> BRIEF:
Please print all the lines below exactly as they are written.

+++ DATASET RECORDS +++

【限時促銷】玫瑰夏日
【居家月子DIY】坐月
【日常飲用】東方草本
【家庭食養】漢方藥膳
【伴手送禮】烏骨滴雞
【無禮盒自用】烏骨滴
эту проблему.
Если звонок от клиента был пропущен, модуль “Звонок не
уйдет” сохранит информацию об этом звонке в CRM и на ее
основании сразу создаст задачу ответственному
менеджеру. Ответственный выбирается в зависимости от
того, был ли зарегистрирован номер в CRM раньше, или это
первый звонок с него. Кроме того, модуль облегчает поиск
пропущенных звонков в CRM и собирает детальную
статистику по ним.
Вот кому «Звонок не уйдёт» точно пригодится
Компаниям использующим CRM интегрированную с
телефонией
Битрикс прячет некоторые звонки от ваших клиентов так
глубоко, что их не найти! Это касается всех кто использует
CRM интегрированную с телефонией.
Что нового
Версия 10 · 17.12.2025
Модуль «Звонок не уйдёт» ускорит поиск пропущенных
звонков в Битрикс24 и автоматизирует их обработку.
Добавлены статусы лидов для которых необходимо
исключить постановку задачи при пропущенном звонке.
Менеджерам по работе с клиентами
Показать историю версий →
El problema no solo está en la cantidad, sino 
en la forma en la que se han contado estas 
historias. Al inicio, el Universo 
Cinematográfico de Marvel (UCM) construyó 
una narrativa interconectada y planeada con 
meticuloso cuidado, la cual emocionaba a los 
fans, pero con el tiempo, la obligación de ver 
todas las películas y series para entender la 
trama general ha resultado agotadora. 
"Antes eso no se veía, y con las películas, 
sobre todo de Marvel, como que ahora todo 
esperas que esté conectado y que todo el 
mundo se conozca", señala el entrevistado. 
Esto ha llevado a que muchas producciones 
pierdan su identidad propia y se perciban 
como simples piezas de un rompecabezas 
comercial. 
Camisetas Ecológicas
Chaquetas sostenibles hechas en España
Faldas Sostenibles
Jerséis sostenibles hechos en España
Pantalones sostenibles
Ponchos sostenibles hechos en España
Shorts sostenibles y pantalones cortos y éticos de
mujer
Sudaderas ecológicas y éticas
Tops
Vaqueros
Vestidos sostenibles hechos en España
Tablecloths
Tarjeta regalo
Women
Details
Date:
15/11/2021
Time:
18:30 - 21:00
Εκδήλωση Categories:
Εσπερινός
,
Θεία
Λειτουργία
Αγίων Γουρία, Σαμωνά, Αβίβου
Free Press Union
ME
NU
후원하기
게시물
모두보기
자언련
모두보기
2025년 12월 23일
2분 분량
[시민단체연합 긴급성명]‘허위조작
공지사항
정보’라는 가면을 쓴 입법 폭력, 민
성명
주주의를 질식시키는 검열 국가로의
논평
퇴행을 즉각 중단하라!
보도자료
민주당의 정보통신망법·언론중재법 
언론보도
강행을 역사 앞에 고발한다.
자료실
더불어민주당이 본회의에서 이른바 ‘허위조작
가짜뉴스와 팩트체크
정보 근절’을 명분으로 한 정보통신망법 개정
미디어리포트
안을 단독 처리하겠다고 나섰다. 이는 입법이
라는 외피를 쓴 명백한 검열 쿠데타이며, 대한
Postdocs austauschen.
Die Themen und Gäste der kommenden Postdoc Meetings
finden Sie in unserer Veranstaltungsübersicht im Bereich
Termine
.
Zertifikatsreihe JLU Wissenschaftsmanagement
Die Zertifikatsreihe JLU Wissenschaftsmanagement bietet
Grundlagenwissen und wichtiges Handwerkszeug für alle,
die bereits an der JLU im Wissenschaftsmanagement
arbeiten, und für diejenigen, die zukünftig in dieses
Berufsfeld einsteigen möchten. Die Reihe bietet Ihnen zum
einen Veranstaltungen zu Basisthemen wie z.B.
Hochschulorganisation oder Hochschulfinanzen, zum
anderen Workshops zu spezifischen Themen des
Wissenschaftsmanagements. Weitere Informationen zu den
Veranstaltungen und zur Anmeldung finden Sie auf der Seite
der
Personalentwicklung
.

+++

> RESULT FOR THIS TASK:
【限時促銷】玫瑰夏日
【居家月子DIY】坐月
【日常飲用】東方草本
【家庭食養】漢方藥膳
【伴手送禮】烏骨滴雞
【無禮盒自用】烏骨滴
эту проблему.
Если звонок от клиента был пропущен, модуль “Звонок не
уйдет” сохранит информацию об этом звонке в CRM и на ее
основании сразу создаст задачу ответственному
менеджеру. Ответственный выбирается в зависимости от
того, был ли зарегистрирован номер в CRM раньше, или это
первый звонок с него. Кроме того, модуль облегчает поиск
пропущенных звонков в CRM и собирает детальную
статистику по ним.
Вот кому «Звонок не уйдёт» точно пригодится
Компаниям использующим CRM интегрированную с
телефонией
Битрикс прячет некоторые звонки от ваших клиентов так
глубоко, что их не найти! Это касается всех кто использует
CRM интегрированную с телефонией.
Что нового
Версия 10 · 17.12.2025
Модуль «Звонок не уйдёт» ускорит поиск пропущенных
звонков в Битрикс24 и автоматизирует их обработку.
Добавлены статусы лидов для которых необходимо
исключить постановку задачи при пропущенном звонке.
Менеджерам по работе с клиентами
Показать историю версий →
El problema no solo está en la cantidad, sino 
en la forma en la que se han contado estas 
historias. Al inicio, el Universo 
Cinematográfico de Marvel (UCM) construyó 
una narrativa interconectada y planeada con 
meticuloso cuidado, la cual emocionaba a los 
fans, pero con el tiempo, la obligación de ver 
todas las películas y series para entender la 
trama general ha resultado agotadora. 
"Antes eso no se veía, y con las películas, 
sobre todo de Marvel, como que ahora todo 
esperas que esté conectado y que todo el 
mundo se conozca", señala el entrevistado. 
Esto ha llevado a que muchas producciones 
pierdan su identidad propia y se perciban 
como simples piezas de un rompecabezas 
comercial. 
Camisetas Ecológicas
Chaquetas sostenibles hechas en España
Faldas Sostenibles
Jerséis sostenibles hechos en España
Pantalones sostenibles
Ponchos sostenibles hechos en España
Shorts sostenibles y pantalones cortos y éticos de
mujer
Sudaderas ecológicas y éticas
Tops
Vaqueros
Vestidos sostenibles hechos en España
Tablecloths
Tarjeta regalo
Women
Details
Date:
15/11/2021
Time:
18:30 - 21:00
Εκδήλωση Categories:
Εσπερινός
,
Θεία
Λειτουργία
Αγίων Γουρία, Σαμωνά, Αβίβου
Free Press Union
ME
NU
후원하기
게시물
모두보기
자언련
모두보기
2025년 12월 23일
2분 분량
[시민단체연합 긴급성명]‘허위조작
공지사항
정보’라는 가면을 쓴 입법 폭력, 민
성명
주주의를 질식시키는 검열 국가로의
논평
퇴행을 즉각 중단하라!
보도자료
민주당의 정보통신망법·언론중재법 
언론보도
강행을 역사 앞에 고발한다.
자료실
더불어민주당이 본회의에서 이른바 ‘허위조작
가짜뉴스와 팩트체크
정보 근절’을 명분으로 한 정보통신망법 개정
미디어리포트
안을 단독 처리하겠다고 나섰다. 이는 입법이
라는 외피를 쓴 명백한 검열 쿠데타이며, 대한
Postdocs austauschen.
Die Themen und Gäste der kommenden Postdoc Meetings
finden Sie in unserer Veranstaltungsübersicht im Bereich
Termine
.
Zertifikatsreihe JLU Wissenschaftsmanagement
Die Zertifikatsreihe JLU Wissenschaftsmanagement bietet
Grundlagenwissen und wichtiges Handwerkszeug für alle,
die bereits an der JLU im Wissenschaftsmanagement
arbeiten, und für diejenigen, die zukünftig in dieses
Berufsfeld einsteigen möchten. Die Reihe bietet Ihnen zum
einen Veranstaltungen zu Basisthemen wie z.B.
Hochschulorganisation oder Hochschulfinanzen, zum
anderen Workshops zu spezifischen Themen des
Wissenschaftsmanagements. Weitere Informationen zu den
Veranstaltungen und zur Anmeldung finden Sie auf der Seite
der
Personalentwicklung
.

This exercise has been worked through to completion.